BEGIN

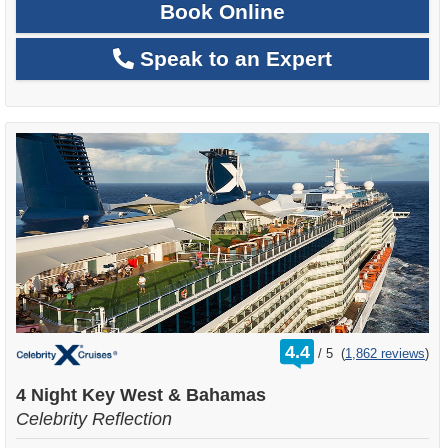
Book Online
Speak to an Expert
rating
4.4
/
5
(
1,862 reviews
)
out
of
4 Night Key West & Bahamas
Celebrity Reflection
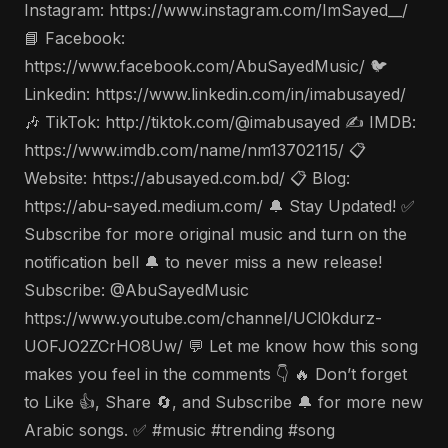
Instagram: https://www.instagram.com/ImSayed__/
📘 Facebook:
https://www.facebook.com/AbuSayedMusic/ 🐦
Linkedin: https://www.linkedin.com/in/imabusayed/
🎶 TikTok: http://tiktok.com/@imabusayed ✍️ IMDB:
https://www.imdb.com/name/nm13702115/ 📋
Website: https://abusayed.com.bd/ 📋 Blog:
https://abu-sayed.medium.com/ 🔔 Stay Updated! ✅
Subscribe for more original music and turn on the
notification bell 🔔 to never miss a new release!
Subscribe: @AbuSayedMusic
https://www.youtube.com/channel/UCl0kdurz-
UOFJO2ZCrHO8Uw/ 💬 Let me know how this song
makes you feel in the comments 👇 🔥 Don’t forget
to Like 👍, Share 🔄, and Subscribe 🔔 for more new
Arabic songs. ✅ #music #trending #song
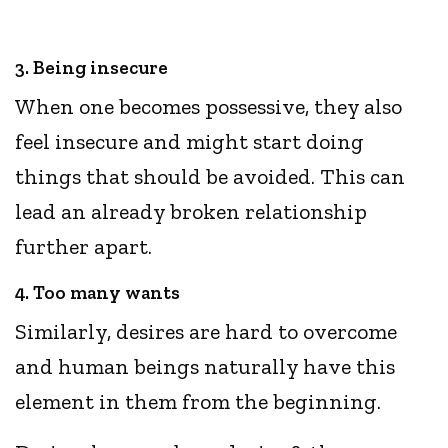
3. Being insecure
When one becomes possessive, they also
feel insecure and might start doing
things that should be avoided. This can
lead an already broken relationship
further apart.
4. Too many wants
Similarly, desires are hard to overcome
and human beings naturally have this
element in them from the beginning.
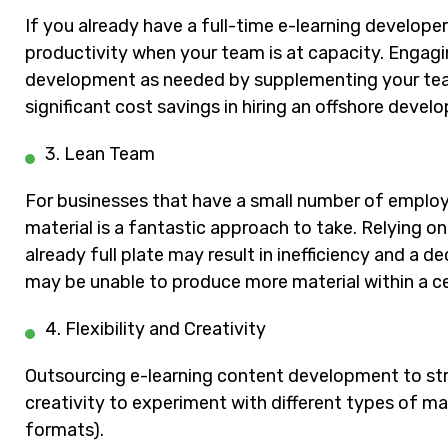
If you already have a full-time e-learning develope
productivity when your team is at capacity. Engagi
development as needed by supplementing your tea
significant cost savings in hiring an offshore de
3. Lean Team
For businesses that have a small number of employ
material is a fantastic approach to take. Relying on 
already full plate may result in inefficiency and a d
may be unable to produce more material within a ce
4. Flexibility and Creativity
Outsourcing e-learning content development to str
creativity to experiment with different types of mat
formats).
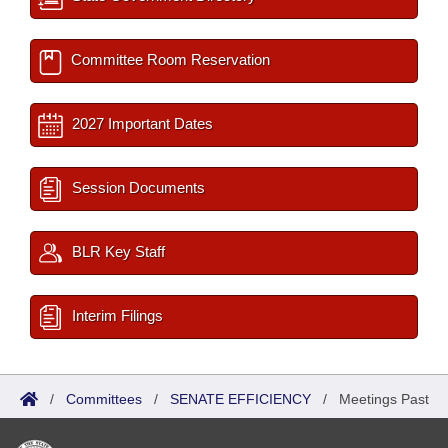
Committee Room Reservation
2027 Important Dates
Session Documents
BLR Key Staff
Interim Filings
/
Committees
/
SENATE EFFICIENCY
/
Meetings Past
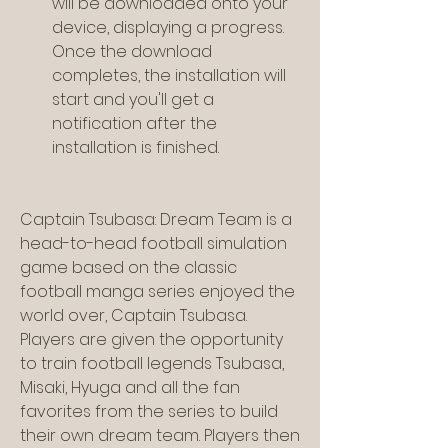
will be downloaded onto your 
device, displaying a progress. 
Once the download 
completes, the installation will 
start and you'll get a 
notification after the 
installation is finished.
Captain Tsubasa: Dream Team is a 
head-to-head football simulation 
game based on the classic 
football manga series enjoyed the 
world over, Captain Tsubasa. 
Players are given the opportunity 
to train football legends Tsubasa, 
Misaki, Hyuga and all the fan 
favorites from the series to build 
their own dream team. Players then 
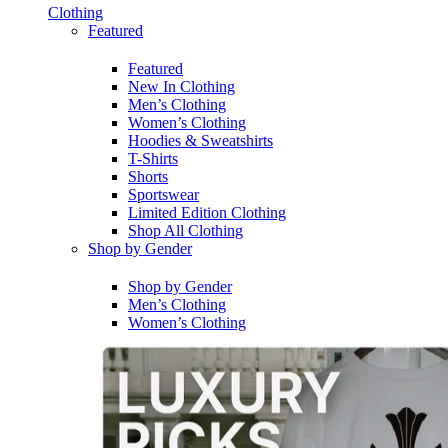
Clothing
Featured
Featured
New In Clothing
Men’s Clothing
Women’s Clothing
Hoodies & Sweatshirts
T-Shirts
Shorts
Sportswear
Limited Edition Clothing
Shop All Clothing
Shop by Gender
Shop by Gender
Men’s Clothing
Women’s Clothing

END

* **ABOUT THIS TASK**: Reading through the records above, report each line in which the string "imabusayed" is found.

* **RESULT OF THIS TASK**:
Linkedin: https://www.linkedin.com/in/imabusayed/
🎶 TikTok: http://tiktok.com/@imabusayed ✍️ IMDB:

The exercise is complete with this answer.